Romney mum on labor unions as he works for Michigan votes

June 20, 2012

By Jackie Kucinich, USA TODAY

DEWITT, Mich. —Mitt Romney wrapped up his five-day tour of six swing states Tuesday in a state with a heavy union presence but far away from any union power centers and largely silent on the groups that could be a key foe here and in other Rust Belt states in November.

Through photo-ops and roundtables, Romney largely avoided using the tough rhetoric about unions that was common during the Republican presidential primaries. And the bus tour largely avoided union-heavy industrial towns, as Romney seeks to gather votes in the more Republican rural areas.

He won’t come anywhere near Detroit,” predicted Lance Adams, 40, an employee resources coordinator fromChesterfield Township, who attended an event sponsored by the Democratic National Committee to counter Romney’s bus tour.

Nevertheless, a small band of pro-labor protesters followed Romney here and in several other states — at times causing enough ruckus that the candidate, or his wife, Ann, responded to their taunts.

In Michigan, Romney will have more to contend with than protesters and negative ads: The Michigan secretary of State is reviewing a petition to force a November vote on making collective-bargaining rights part of the state’s constitution.

Karla Swift, president of the Michigan AFL-CIO, said ballot initiatives as well as state races will help drive turn-out in a presidential year that already attracts more voters to the polls.

She noted that the stops on the Romney tour here were nowhere near neighborhoods with union households.

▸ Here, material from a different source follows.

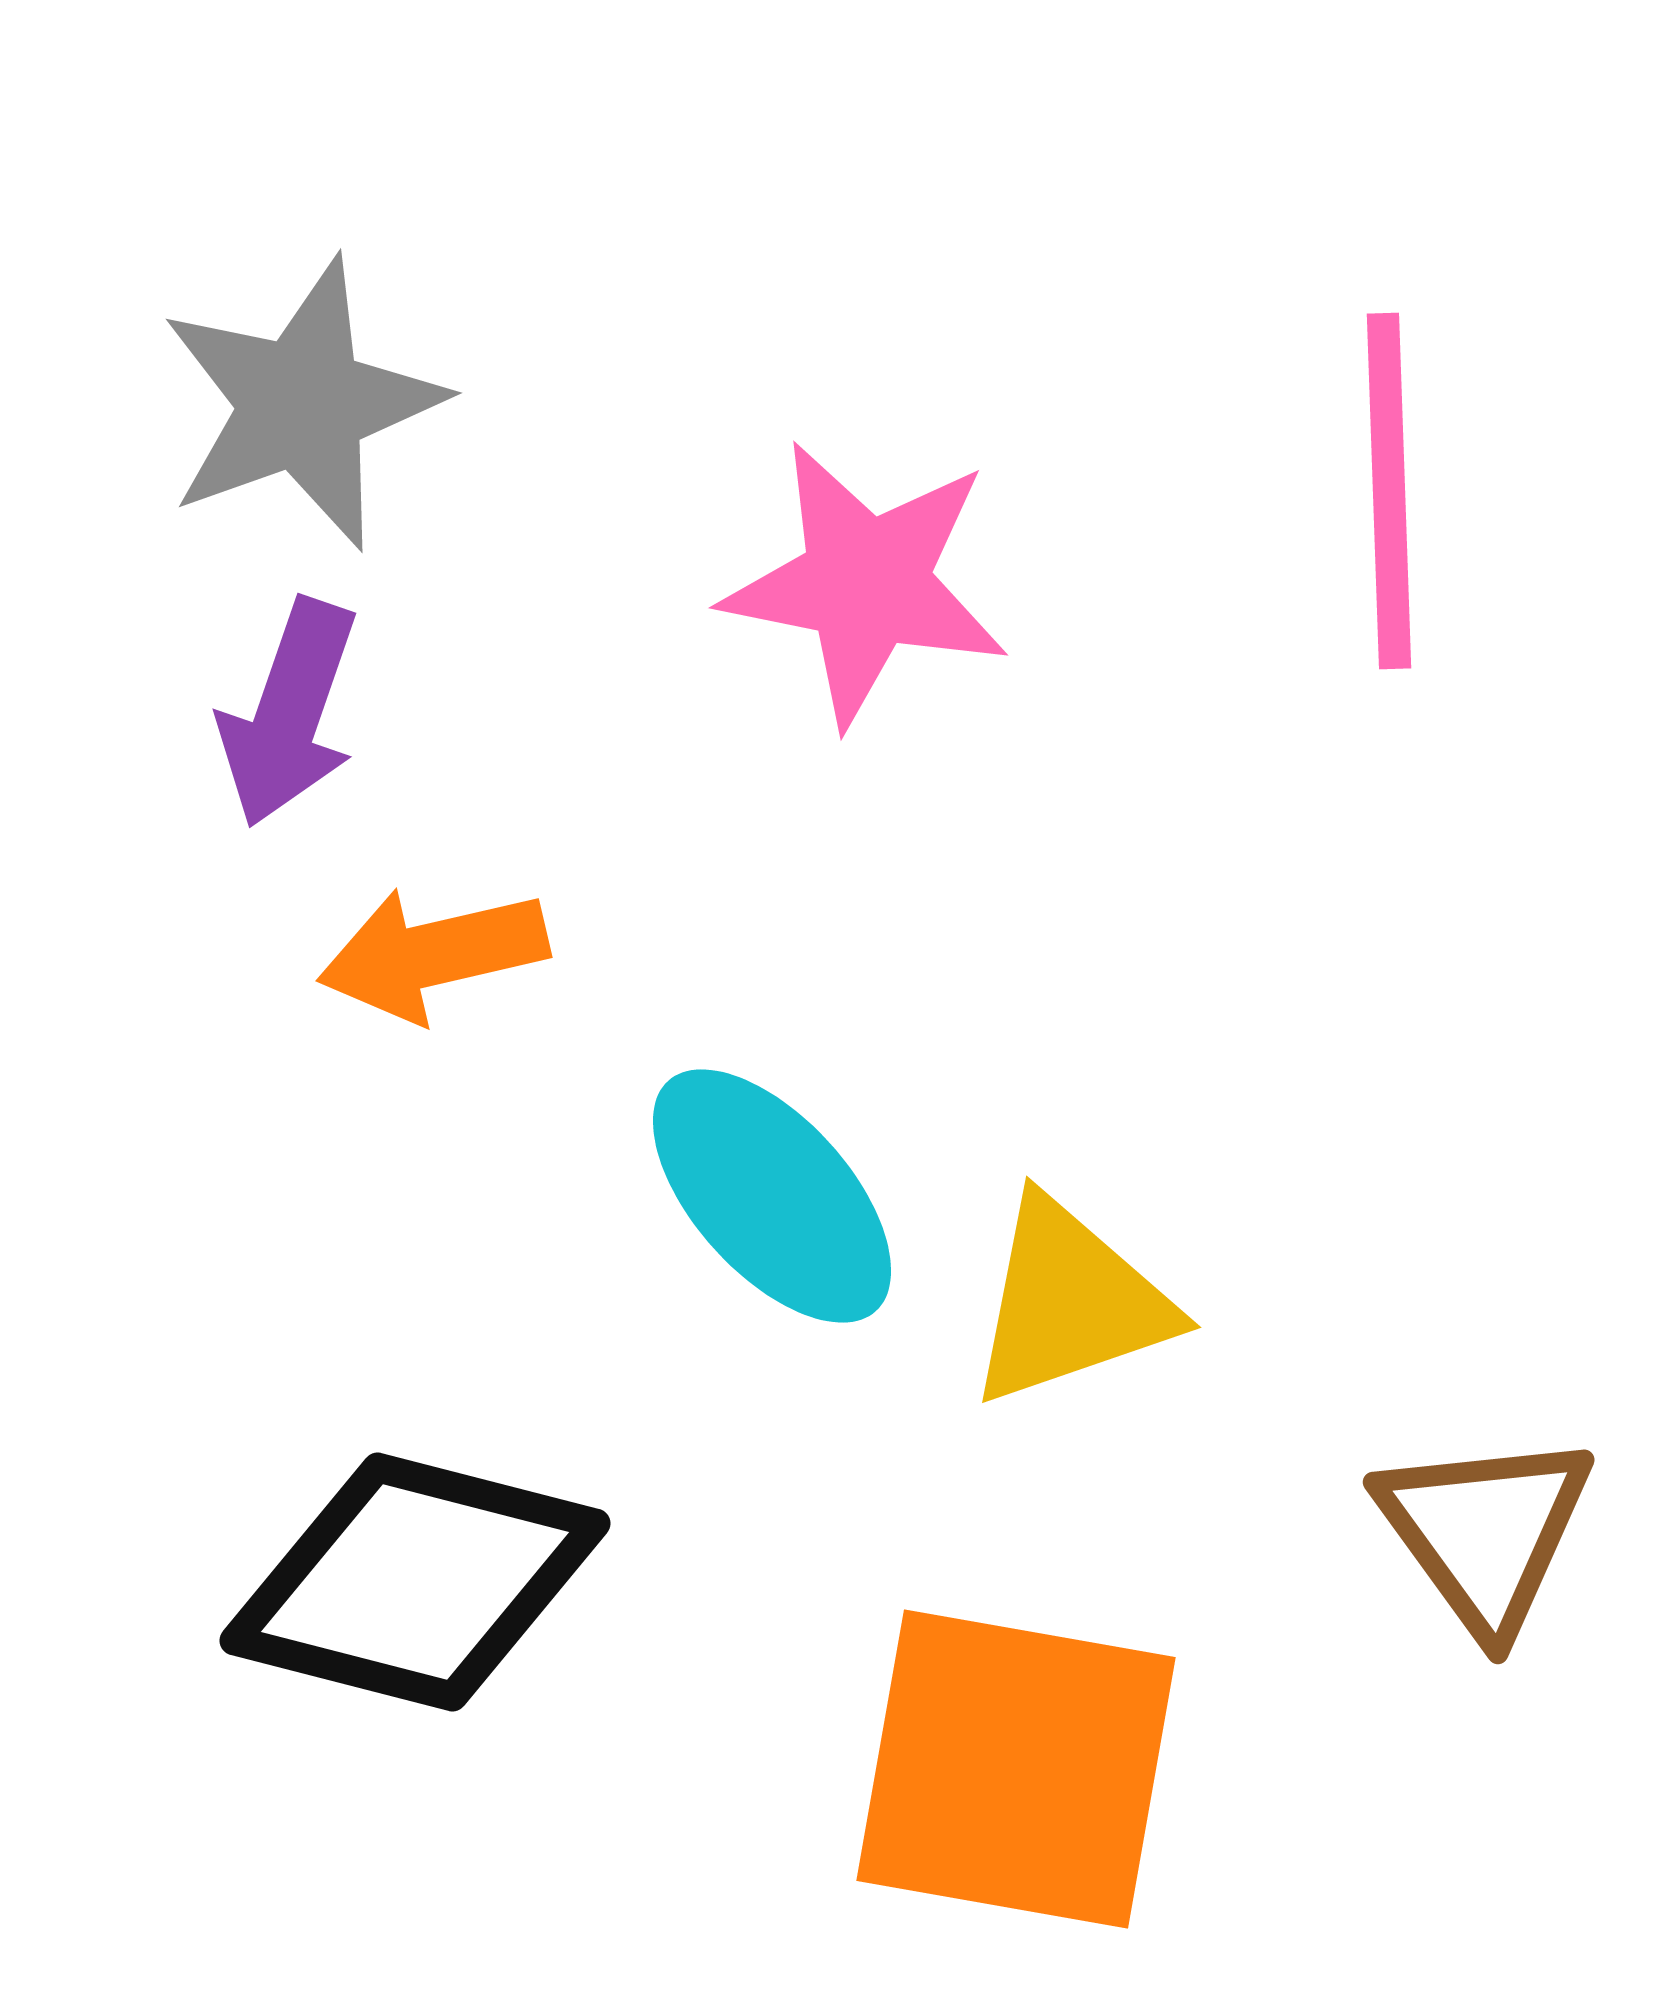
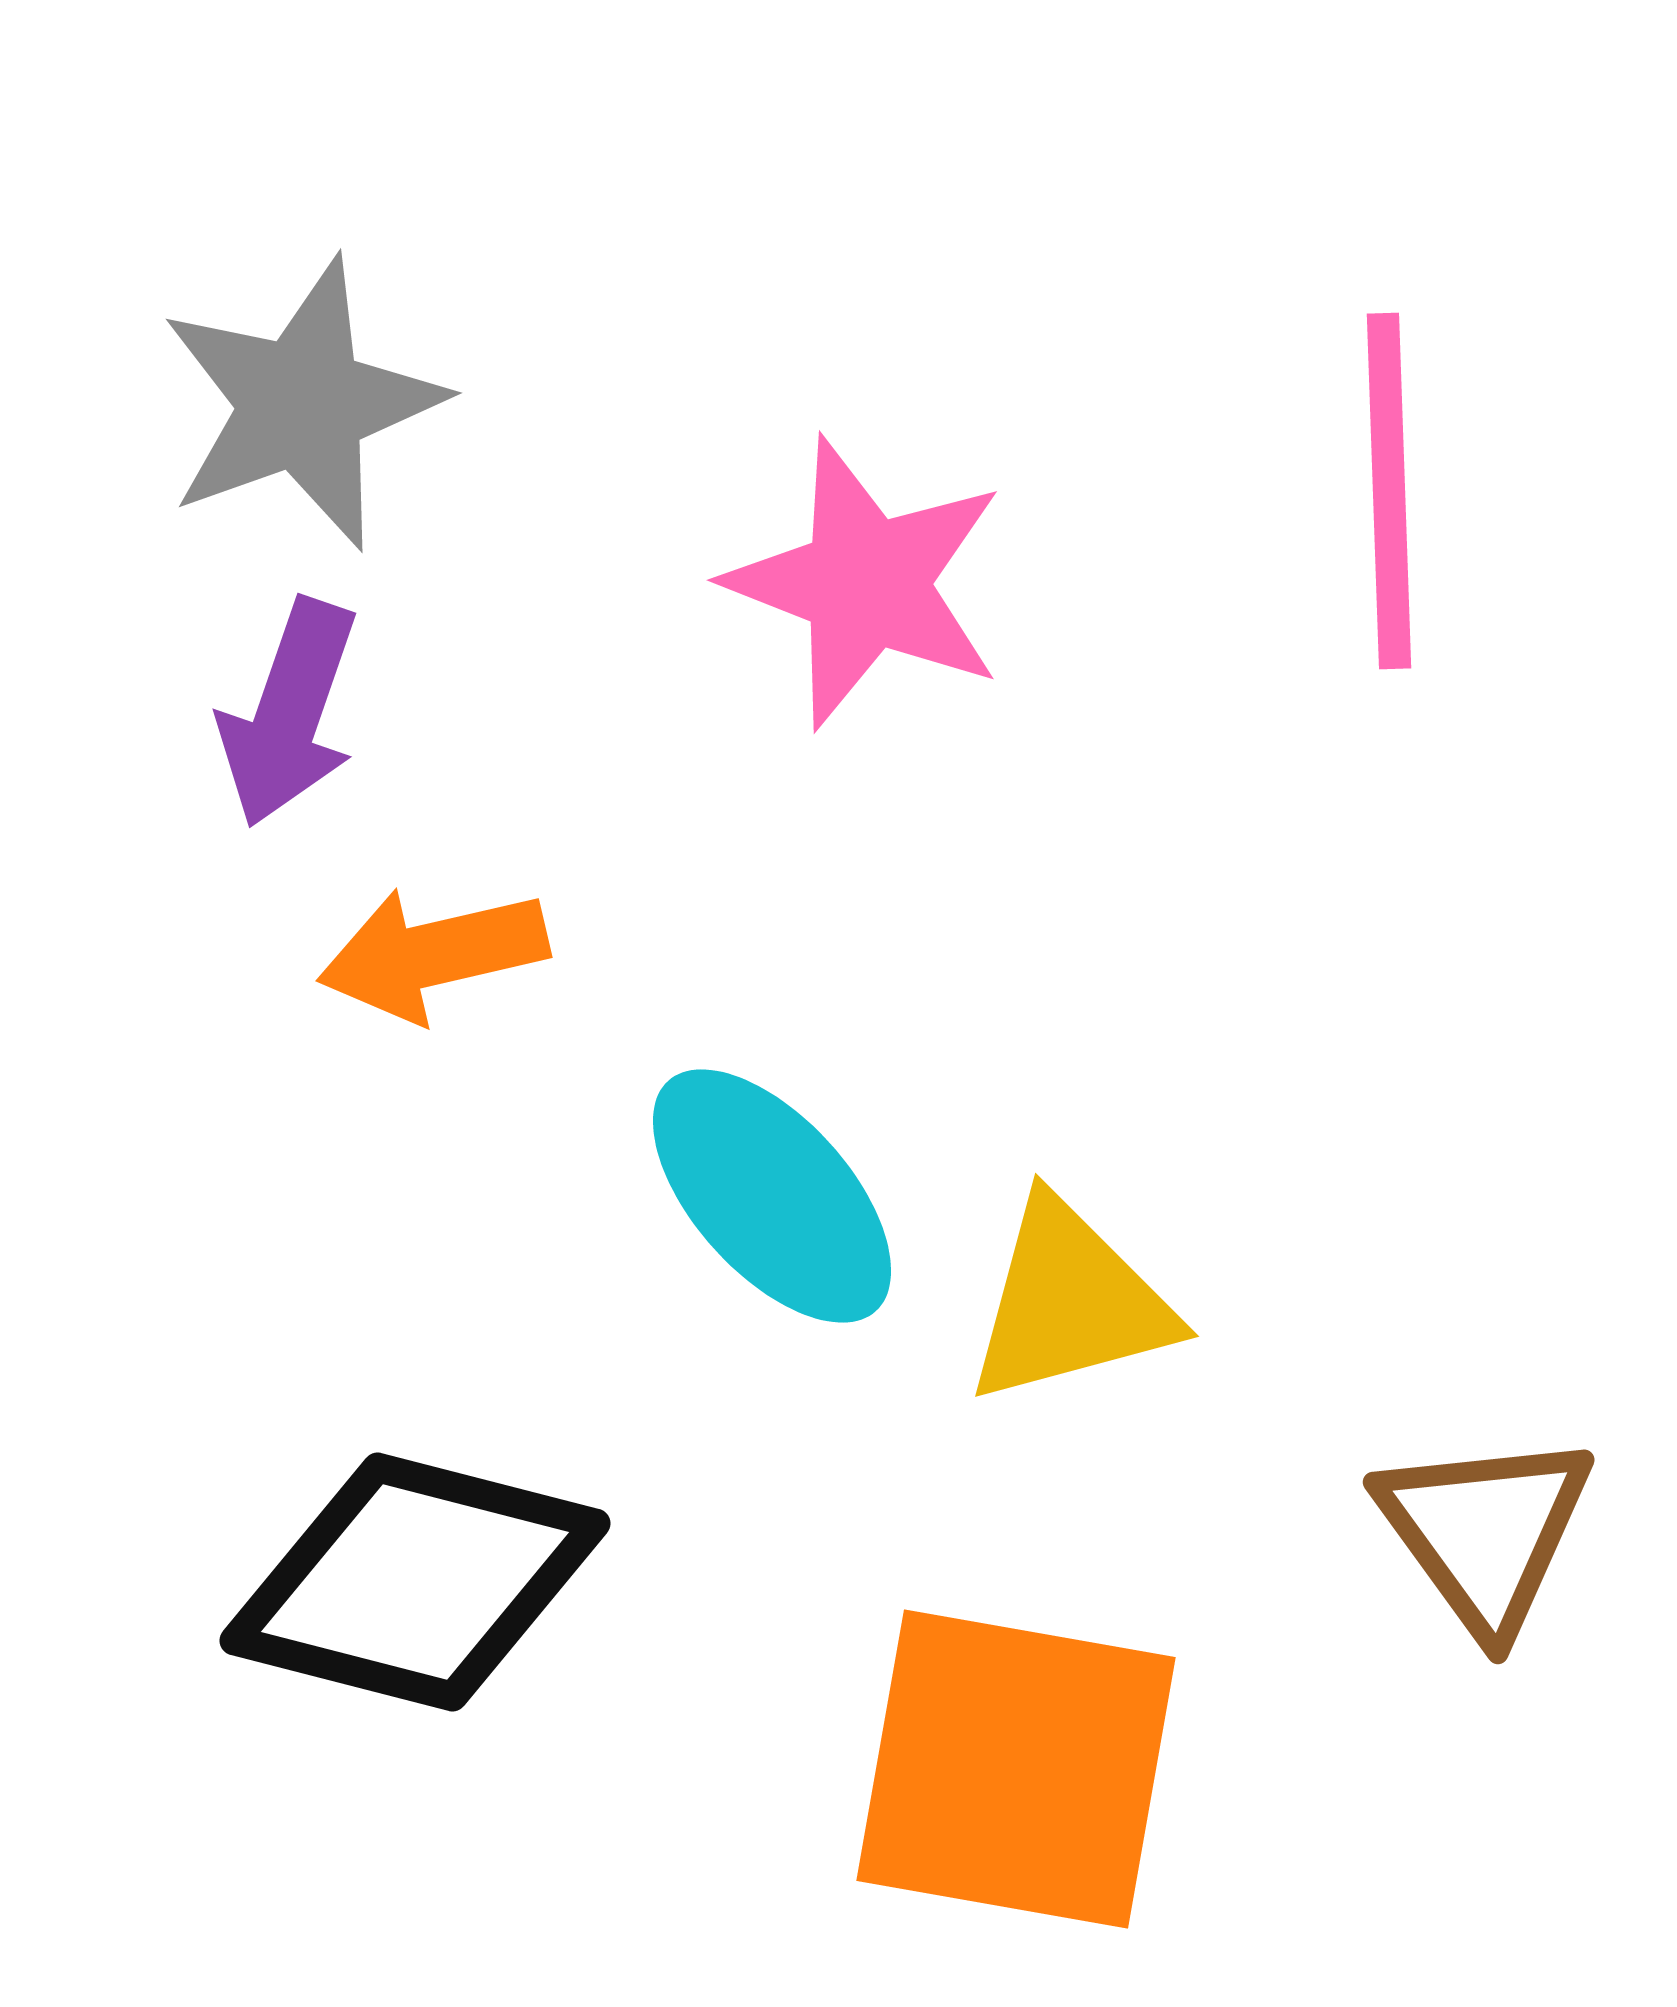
pink star: rotated 10 degrees clockwise
yellow triangle: rotated 4 degrees clockwise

“Clearly, he’s dodging,” Swift said.

Romney had little to say about unions during his bus tour, but during the GOP primaries he on several occasions blasted President Obama for putting “union stooges” on the National Labor Relations Board as payback for the help that organized labor provided for his 2008 election.

Union members who attended a news conference Monday in Detroit said Romney’s contempt for unions was particularly galling because of his roots in the Motor City.

“It’s a slap in the face, how he got up and said, ‘Let Detroit go bankrupt,’ ” said Mark Dickow, 49, president of the United Autoworkers Local 140 in Warren, referring to Romney’s 2008 New York Times op-ed piece titled “Let Detroit go bankrupt.”